API to get Sina Weibo news
The factory should not have default behavior
How to deal with unused code left over from the development process
ireport You cannot use Sybase driver com.sybase.jdbc3.jdbc.SybDriver when designing a report template?
Some questions about the use of Druid.



Summary from the example can be seen, to get data from the Web page, is really very easy one thing, only a few lines (20 rows or so), on the acquisition of the data we want, want to grasp more data, as long as the layer to refine the analysis can be.

Tinyspider open source, huh?

Contact Us

The content source of this page is from Internet, which doesn't represent Alibaba Cloud's opinion; products and services mentioned on that page don't have any relationship with Alibaba Cloud. If the content of the page makes you feel confusing, please write us an email, we will handle the problem within 5 days after receiving your email.

If you find any instances of plagiarism from the community, please send an email to: info-contact@alibabacloud.com and provide relevant evidence.
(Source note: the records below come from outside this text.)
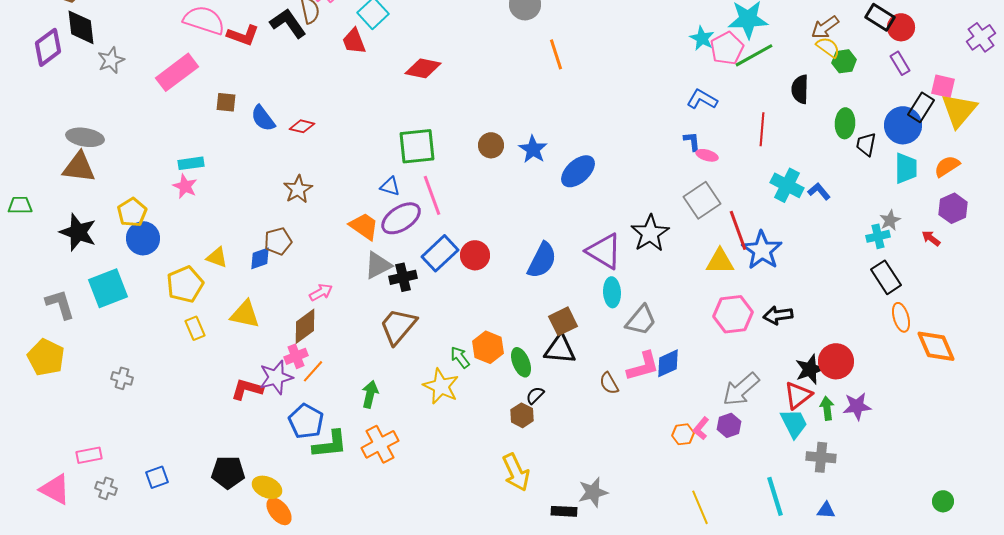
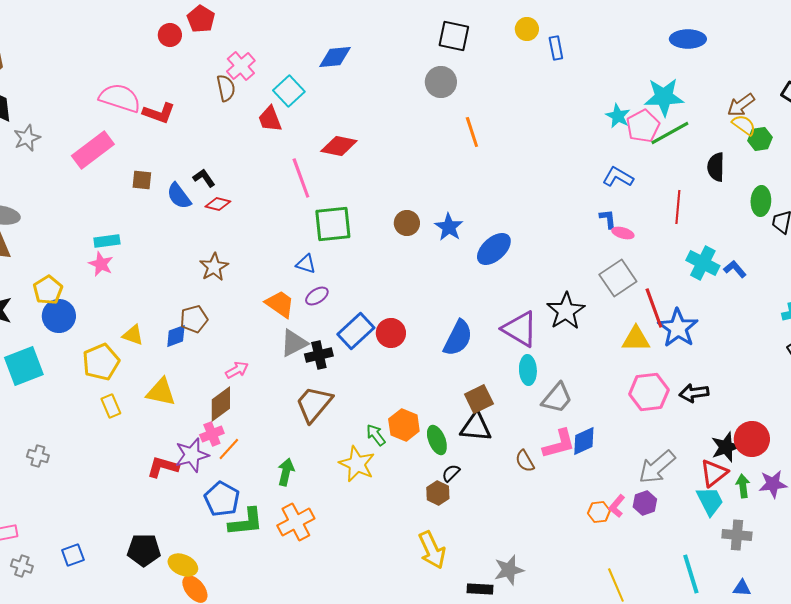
black L-shape: (288, 23) -> (204, 178), moved, size x0.6
pink line: (432, 195) -> (301, 178), moved
purple ellipse: (401, 218) -> (317, 296), size x0.6

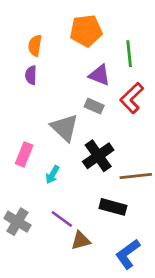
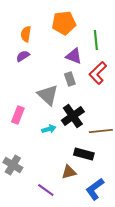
purple semicircle: (31, 75) -> (23, 56), turned 56
gray rectangle: (94, 106) -> (70, 79), turned 48
cyan arrow: (52, 175) -> (49, 129), moved, turned -136
purple line: (62, 219) -> (46, 190), moved
brown triangle: (81, 241) -> (69, 172), moved

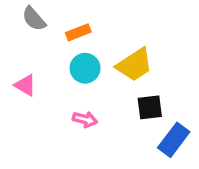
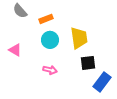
yellow trapezoid: (134, 65) -> (79, 38), turned -65

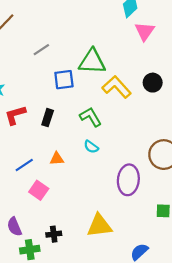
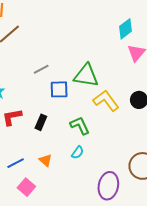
gray line: (41, 50) -> (41, 69), moved
cyan semicircle: (91, 147) -> (78, 153), turned -96
orange triangle: (57, 159) -> (46, 160), turned 40

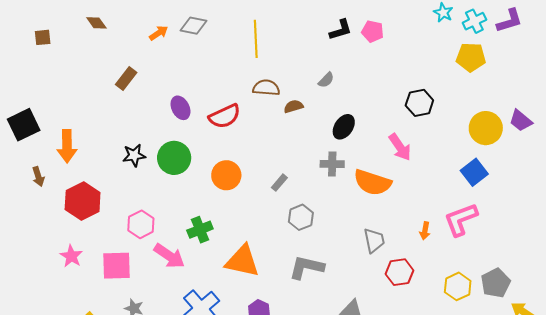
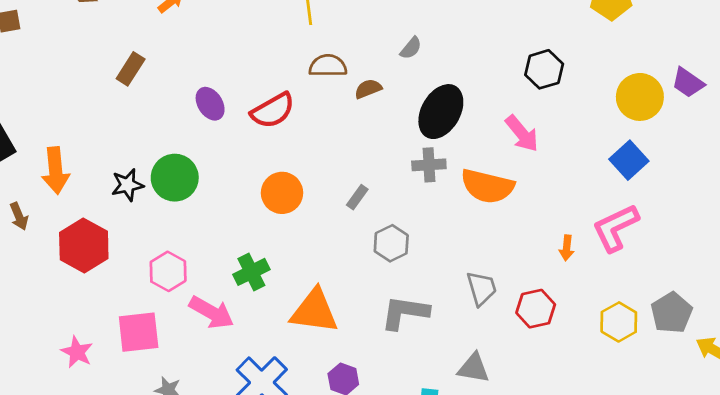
black ellipse: (344, 127) -> (441, 112), size x1.5
black star: (134, 155) -> (127, 185), moved
green circle: (174, 158) -> (175, 178), moved
gray trapezoid: (374, 240) -> (482, 288), moved
pink star: (71, 256) -> (77, 352), moved

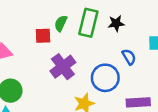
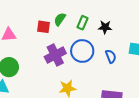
green rectangle: (88, 23) -> (83, 23), size x0.6
blue circle: (105, 78) -> (82, 51), moved

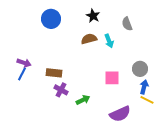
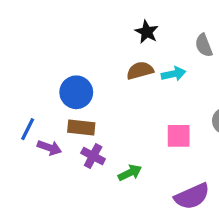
blue circle: (51, 19) -> (76, 92), moved
cyan arrow: (109, 41) -> (174, 74), turned -80
purple arrow: (24, 63) -> (49, 148), moved

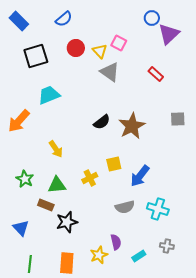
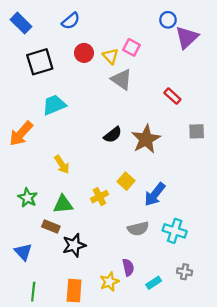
red rectangle: (156, 74) -> (172, 96), moved
yellow square: (114, 164) -> (126, 181), turned -35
A staff member will contact you within 5 working days.

A Free Trial That Lets You Build Big!

Start building with 50+ products and up to 12 months usage for Elastic Compute Service

  • Sales Support

    1 on 1 presale consultation

  • After-Sales Support

    24/7 Technical Support 6 Free Tickets per Quarter Faster Response

  • Alibaba Cloud offers highly flexible support services tailored to meet your exact needs.